Leaning into the Future seeks to explore what it may mean to believe in the ‘Kingship’ of God and to wait for his ‘Kingdom’, by considering the fundamental role the Kingdom of God plays in the theology of Jürgen Moltmann and in the Book of Revelation.
The first part of the book is devoted to how Moltmann understands ‘The Kingdom of God’ as the fundamental symbol of hope for humanity, and how he sees the presence of God’s reign and kingdom in history as hidden and paradoxical. The second part discuss the way in which the Book of Revelation uses royal and other political language in its portrait of the future and God’s presence in history.
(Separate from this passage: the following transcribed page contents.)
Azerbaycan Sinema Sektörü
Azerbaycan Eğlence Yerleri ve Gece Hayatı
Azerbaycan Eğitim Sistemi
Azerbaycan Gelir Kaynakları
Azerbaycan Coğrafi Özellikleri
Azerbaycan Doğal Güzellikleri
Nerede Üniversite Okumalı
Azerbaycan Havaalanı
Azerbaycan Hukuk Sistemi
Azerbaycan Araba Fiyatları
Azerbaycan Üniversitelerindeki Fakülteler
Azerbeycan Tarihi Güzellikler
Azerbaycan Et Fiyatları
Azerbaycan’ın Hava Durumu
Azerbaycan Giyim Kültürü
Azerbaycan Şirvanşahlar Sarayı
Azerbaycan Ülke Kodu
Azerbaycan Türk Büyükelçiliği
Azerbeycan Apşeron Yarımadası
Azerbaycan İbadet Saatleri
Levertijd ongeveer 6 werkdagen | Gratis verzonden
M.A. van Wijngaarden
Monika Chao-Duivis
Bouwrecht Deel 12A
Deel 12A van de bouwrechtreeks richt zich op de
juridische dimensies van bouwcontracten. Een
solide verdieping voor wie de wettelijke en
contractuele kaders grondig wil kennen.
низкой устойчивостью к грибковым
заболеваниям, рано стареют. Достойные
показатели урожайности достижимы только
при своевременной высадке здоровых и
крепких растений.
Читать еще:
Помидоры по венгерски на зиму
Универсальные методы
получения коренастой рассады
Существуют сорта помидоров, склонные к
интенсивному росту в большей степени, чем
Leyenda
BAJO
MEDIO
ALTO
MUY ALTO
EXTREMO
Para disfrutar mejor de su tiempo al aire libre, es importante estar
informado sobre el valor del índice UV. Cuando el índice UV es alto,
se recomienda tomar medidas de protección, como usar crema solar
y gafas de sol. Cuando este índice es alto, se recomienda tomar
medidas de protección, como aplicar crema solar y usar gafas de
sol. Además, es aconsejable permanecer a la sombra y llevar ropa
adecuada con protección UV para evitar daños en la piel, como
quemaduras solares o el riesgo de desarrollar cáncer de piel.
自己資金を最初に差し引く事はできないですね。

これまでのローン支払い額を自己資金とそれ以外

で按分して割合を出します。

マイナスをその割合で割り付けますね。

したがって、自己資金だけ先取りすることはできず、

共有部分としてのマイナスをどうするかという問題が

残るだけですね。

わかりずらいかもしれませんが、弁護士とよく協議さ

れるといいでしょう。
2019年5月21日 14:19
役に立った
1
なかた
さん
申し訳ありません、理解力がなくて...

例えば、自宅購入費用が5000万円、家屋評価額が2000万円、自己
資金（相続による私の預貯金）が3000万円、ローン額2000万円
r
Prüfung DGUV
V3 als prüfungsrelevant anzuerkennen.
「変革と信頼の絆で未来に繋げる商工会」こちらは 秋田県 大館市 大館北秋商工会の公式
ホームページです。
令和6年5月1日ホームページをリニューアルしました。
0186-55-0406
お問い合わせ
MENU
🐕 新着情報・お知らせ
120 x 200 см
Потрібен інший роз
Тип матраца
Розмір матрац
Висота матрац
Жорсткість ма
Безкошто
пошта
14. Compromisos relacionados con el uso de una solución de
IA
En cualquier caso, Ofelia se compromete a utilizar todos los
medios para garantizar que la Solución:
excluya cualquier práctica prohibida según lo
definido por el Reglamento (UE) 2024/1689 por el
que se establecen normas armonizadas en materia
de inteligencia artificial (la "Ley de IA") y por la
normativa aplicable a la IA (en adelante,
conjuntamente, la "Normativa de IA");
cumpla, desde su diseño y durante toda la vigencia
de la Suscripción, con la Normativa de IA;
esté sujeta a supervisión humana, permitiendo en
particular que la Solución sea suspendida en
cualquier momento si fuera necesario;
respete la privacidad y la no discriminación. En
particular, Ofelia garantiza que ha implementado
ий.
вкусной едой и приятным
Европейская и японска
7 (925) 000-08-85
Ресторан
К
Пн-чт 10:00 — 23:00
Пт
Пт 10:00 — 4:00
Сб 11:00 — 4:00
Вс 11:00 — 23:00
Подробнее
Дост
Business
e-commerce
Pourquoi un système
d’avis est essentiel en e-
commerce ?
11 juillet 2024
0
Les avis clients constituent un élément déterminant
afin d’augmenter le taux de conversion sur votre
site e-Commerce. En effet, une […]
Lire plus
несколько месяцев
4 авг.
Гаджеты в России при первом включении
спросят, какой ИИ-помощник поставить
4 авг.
The later chapters also seek to explore how Moltmann and the Apocalypse may mutually inform each other, how Moltmann may help us read this biblical book today, and how it in turn may overcome some of the weaknesses in Moltmann’s proposal.
This is not an analysis of the significance of the Kingdom of God in contemporary theology as a whole, but a close reading of how it functions in one significant modern theologian and an attentive reading of how Revelation deals with the kind of questions and concerns that Moltmann’s view of the kingdom raises.
There has been a movement on the part of some biblical scholars and some systematic theologians to bring their disciplines back together after a long period of alienation. This is not a matter of dissolving one into the other, but of finding ways in which serious dialogue can bear fruit. Poul Guttesen’s work is an exemplary contribution to this. By engaging Jürgen Moltmann’s theology and the biblical book of Revelation in a mutually illuminating dialogue Guttesen is, of course, hosting such an encounter within the creative theological context of his own engagement with both. He enters with sympathy and perception into both of these visions of the kingdom of God, with their very different theological idioms, and explores both the consonances and the tensions he finds between them.